Die Beladung der dendritischen Zellen mit nur einem Tumorantigen kann in der Therapie eines Tumors erfolglos sein und unter Umständen das Tumorwachstum durch vorhandene Escape-Mechanismen induzieren. Auch konnte gezeigt werden, dass die Verwendung eines, auf einem Tumorantigen basierenden Vakzins auch Immunantworten gegen andere Tumorantigene induzieren kann. Es wird vermutet, dass die Zerstörung von Tumorzellen durch antigenspezifische T Zellen zu einer Induktion anderer antigenspezifischer zytotoxischer T-Zellen führen kann. Kritisch dabei ist, dass bei der Verwendung ganzer Gewebeportionen die Gefahr der Induktion von Autoimmunreaktionen besteht.
Während Vakzine zur Tumorbekämpfung bei Menschen häufiger Einsatz finden, ist deren Verwendung bei Tieren bisher nicht beschrieben.
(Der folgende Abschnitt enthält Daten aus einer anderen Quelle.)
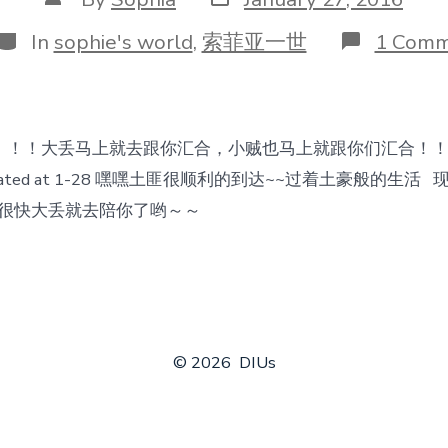
date
author
Categories
In
sophie's world
,
索菲亚一世
1 Com
！！！大丢马上就去跟你汇合，小贼也马上就跟你们汇合！！
ated at 1-28 嘿嘿土匪很顺利的到达~~过着土豪般的生活
粑粑很快大丢就去陪你了哟～～
© 2026
DIUs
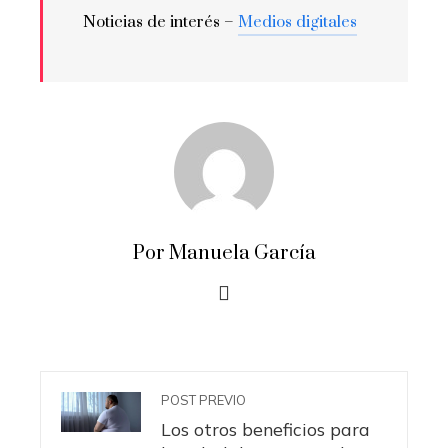
Noticias de interés –
Medios digitales
Por Manuela García
POST PREVIO
Los otros beneficios para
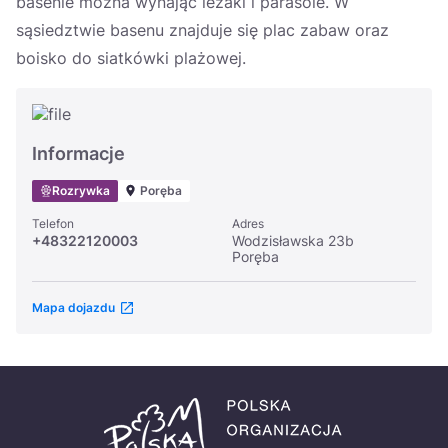
basenie można wynająć leżaki i parasole. W
sąsiedztwie basenu znajduje się plac zabaw oraz
boisko do siatkówki plażowej.
Informacje
Rozrywka
Poręba
Telefon
Adres
+48322120003
Wodzisławska 23b
Poręba
Mapa dojazdu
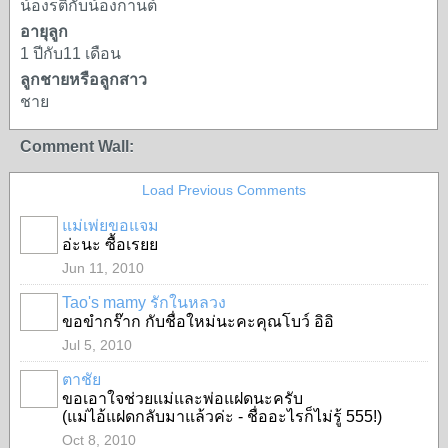
น้องรติกับน้องกานต์
อายุลูก
1 ปีกับ11 เดือน
ลูกชายหรือลูกสาว
ชาย
Comment Wall:
Load Previous Comments
แม่เพ่ยขอแจม
อ่ะนะ ซื้อเรยย
Jun 11, 2010
Tao's mamy รักในหลวง
ขอขำกร๊าก กับชื่อใหม่นะคะคุณโบว์ อิอิ
SPECIAL
Jul 5, 2010
ตาชัย
ขอเอาใจช่วยแม่และพ่อแฝดนะครับ
(แม่ไอ้แฝดกลับมาแล้วค่ะ - ชื่ออะไรก็ไม่รู้ 555!)
Oct 8, 2010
Dadurch ist eine systematische Verwendung in der Veterinär-Medizin nicht möglich.
Hiervon ausgehend ist es Aufgabe der vorliegenden Erfindung, ein Verfahren zur Gewinnung eines Vakzins zur Tumorbehandlung in der Veterinär-Medizin zur Verfügung zu stellen.
Gelöst wird diese Aufgabe mit den Merkmalen des Patentanspruches 1. Vorteilhafte Ausführungsformen und Weiterentwicklungen der Erfindung sind Gegenstand der abhängigen Patentansprüche.
Die vorliegende Erfindung stellt ein Verfahren zur Gewinnung eines Vakzins zur Behandlung eines Tiers zur Verfügung, umfassend die folgenden Schritte: Bereitstellung von Körpergewebe, welches wenigstens einmalig eingefroren und aufgetaut wird; und Bereitstellung einer geeigneten Körperflüssigkeit, ausgewählt aus Blut, Knochenmark oder Rückenmark, erhältlich mittels, Verhinderung der Gerinnung der Körperflüssigkeit, differentielle Schwerkraftabsetzung der Bestandteile der Körperflüssigkeit, Abtrennung zumindest eines Teils des resultierenden Überstands, Resuspendierung der gewonnenen schweren Bestandteile, Bestimmung der Zellzahl der innerhalb der schweren Bestandteile, Vermischung der schweren Bestandteile mit RMPI und autologem Serum, Zugabe von Zytokinen, Inkubieren der Mischung; sowie Vermischung der Körperflüssigkeit mit dem Körpergewebe, umfassend die Schritte: Inkubieren der Mischung aus zubereiteter Körperflüssigkeit und behandeltem Körpergewebe, Ernte der gewonnenen Zellen, differentielle Schwerkraftabsetzung der Zellen, Resuspendierung der gewonnenen schweren Bestandteile, Bestimmung der Zellzahl.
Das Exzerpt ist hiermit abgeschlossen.